West Ham's Icelandic owners look likely to sell the club before the end of January, with at least two rival bidders "at an advanced stage of the due diligence process", according to a source familiar with the situation. The source added that "negotiations are ongoing with more than one group" but said "things could be wrapped up within seven to 10 days".
One bidding group comprises the former Birmingham City owners, David Sullivan and David Gold. A second bid is from a London finance company, Intermarket. It has also been suggested in banking circles that a third bid could yet emerge from Tony Fernandes, the Malaysian businessman behind Air Asia, former sponsors of Manchester United. Fernandes himself said last month that no bid is planned.

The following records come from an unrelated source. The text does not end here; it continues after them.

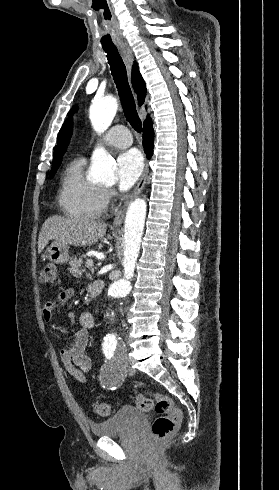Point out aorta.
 <instances>
[{"mask_svg": "<svg viewBox=\"0 0 279 490\" xmlns=\"http://www.w3.org/2000/svg\"><path fill=\"white\" fill-rule=\"evenodd\" d=\"M118 104L115 98L106 97L97 100L90 106V120L94 130L101 134L112 123L117 112ZM115 160L103 148L96 149L92 155L90 176L96 182L113 183L115 180ZM146 201L136 199L129 206L124 224V277L112 283L108 288V296L124 297L131 291L130 280L133 277L137 258L140 251L141 238L146 218ZM104 323L108 325L103 338L104 343L118 342L117 334L112 327V316L107 308L104 313Z\"/></svg>", "mask_w": 279, "mask_h": 490, "instance_id": "obj_1", "label": "aorta"}]
</instances>
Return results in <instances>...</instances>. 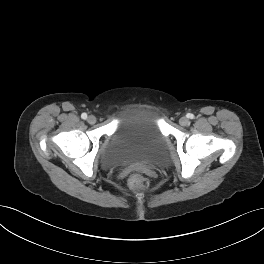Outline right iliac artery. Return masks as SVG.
Returning a JSON list of instances; mask_svg holds the SVG:
<instances>
[{
	"label": "right iliac artery",
	"mask_w": 264,
	"mask_h": 264,
	"mask_svg": "<svg viewBox=\"0 0 264 264\" xmlns=\"http://www.w3.org/2000/svg\"><path fill=\"white\" fill-rule=\"evenodd\" d=\"M81 118L86 120L87 119V114L86 113H82Z\"/></svg>",
	"instance_id": "right-iliac-artery-1"
}]
</instances>
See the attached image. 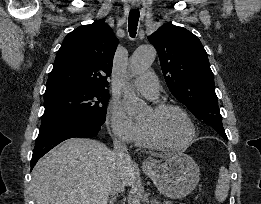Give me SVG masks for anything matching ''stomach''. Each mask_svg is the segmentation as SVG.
Listing matches in <instances>:
<instances>
[{"mask_svg": "<svg viewBox=\"0 0 261 204\" xmlns=\"http://www.w3.org/2000/svg\"><path fill=\"white\" fill-rule=\"evenodd\" d=\"M157 189L166 197L178 199L191 193L197 186L200 170L195 161L184 153L169 156L163 163L143 166Z\"/></svg>", "mask_w": 261, "mask_h": 204, "instance_id": "obj_1", "label": "stomach"}]
</instances>
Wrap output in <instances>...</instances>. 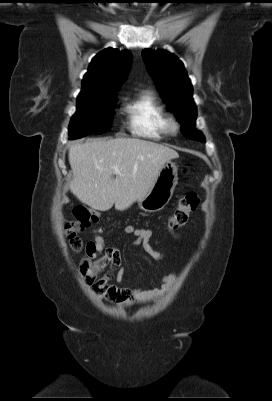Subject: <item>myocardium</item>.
Masks as SVG:
<instances>
[{"mask_svg": "<svg viewBox=\"0 0 272 401\" xmlns=\"http://www.w3.org/2000/svg\"><path fill=\"white\" fill-rule=\"evenodd\" d=\"M167 123H168V129L171 133H176L180 128L179 121L174 116L168 117Z\"/></svg>", "mask_w": 272, "mask_h": 401, "instance_id": "myocardium-1", "label": "myocardium"}]
</instances>
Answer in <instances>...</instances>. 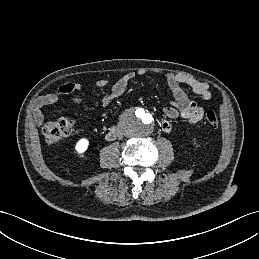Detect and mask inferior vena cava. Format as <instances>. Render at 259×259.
I'll use <instances>...</instances> for the list:
<instances>
[{"label":"inferior vena cava","mask_w":259,"mask_h":259,"mask_svg":"<svg viewBox=\"0 0 259 259\" xmlns=\"http://www.w3.org/2000/svg\"><path fill=\"white\" fill-rule=\"evenodd\" d=\"M118 136H119V137H122V132L119 131V132H118Z\"/></svg>","instance_id":"obj_1"}]
</instances>
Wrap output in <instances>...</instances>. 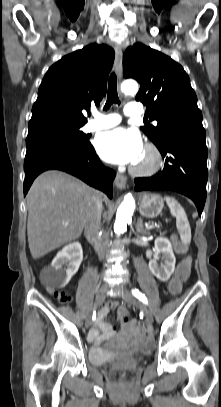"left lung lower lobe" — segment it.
<instances>
[{"label": "left lung lower lobe", "mask_w": 221, "mask_h": 407, "mask_svg": "<svg viewBox=\"0 0 221 407\" xmlns=\"http://www.w3.org/2000/svg\"><path fill=\"white\" fill-rule=\"evenodd\" d=\"M203 127L171 128L156 145L165 164L157 175L135 179V190H172L191 198L201 215L206 200L208 149Z\"/></svg>", "instance_id": "0a47b994"}]
</instances>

West Ham's chairman, Andrew Bernhardt, has consistently claimed that the company which owns the Hammers, CB Holding, does not need to sell, and there is a sustainable business plan if it doesn't sell.
Other sources say the dire financial situation could force the sales of players this month to balance the books unless the club is sold or fresh capital is otherwise injected.
It would make sense for CB Holding to get out now for business reasons if they think there is any possibility of the club being relegated. It is obvious the firm has no capital to invest, or no will to invest any, and if West Ham go down, an asset worth millions in the Premier League would become a liability in danger of administration, little better than a write-off.
Sullivan and Gold want 50 per cent of West Ham – and a guarantee of effective control – in exchange for around £50m investment, much of which they stipulate should be spent on buying some players and the most urgent football debts. They have increased an earlier offer.
CB Holding is owned by a bank, Straumur, which is owed a chunk of the club's £40m bank debts. On top of that, West Ham have £30m of other liabilities including £19m which is still owed to Sheffield United over the Carlos Tevez affair.
It is understood that Intermarket have tabled an offer of around £100m for the whole club, but the structure of their deal is not known. "There will be a deal with someone within a month," a source said.
Gold and Sullivan sold Birmingham last year for £82m, having bought it 16 years ago for £1 and transformed its fortunes; they laid the foundation for Blues' current progress. If the pair fail with their West Ham bid, they will target Charlton then Crystal Palace, in that order.